**Work to complete:**
Your answer must consist solely of the line containing "Ähnliche Artikel" and each line after it through the end of the data, copied exactly.

Saved entries
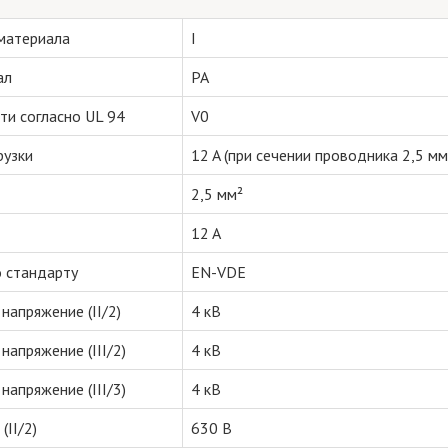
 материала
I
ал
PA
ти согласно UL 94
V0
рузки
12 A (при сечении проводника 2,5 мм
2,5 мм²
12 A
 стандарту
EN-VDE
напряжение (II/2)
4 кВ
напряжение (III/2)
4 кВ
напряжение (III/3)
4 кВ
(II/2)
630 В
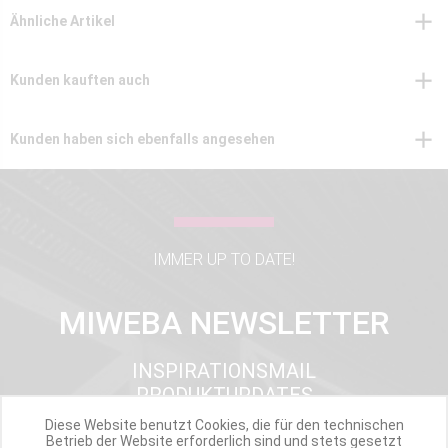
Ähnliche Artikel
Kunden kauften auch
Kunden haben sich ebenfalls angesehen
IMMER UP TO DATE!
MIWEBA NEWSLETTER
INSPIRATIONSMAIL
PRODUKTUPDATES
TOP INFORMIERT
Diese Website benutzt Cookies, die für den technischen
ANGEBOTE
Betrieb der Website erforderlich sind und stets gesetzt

**Result of this exercise:**
Ähnliche Artikel
Kunden kauften auch
Kunden haben sich ebenfalls angesehen
IMMER UP TO DATE!
MIWEBA NEWSLETTER
INSPIRATIONSMAIL
PRODUKTUPDATES
TOP INFORMIERT
Diese Website benutzt Cookies, die für den technischen
ANGEBOTE
Betrieb der Website erforderlich sind und stets gesetzt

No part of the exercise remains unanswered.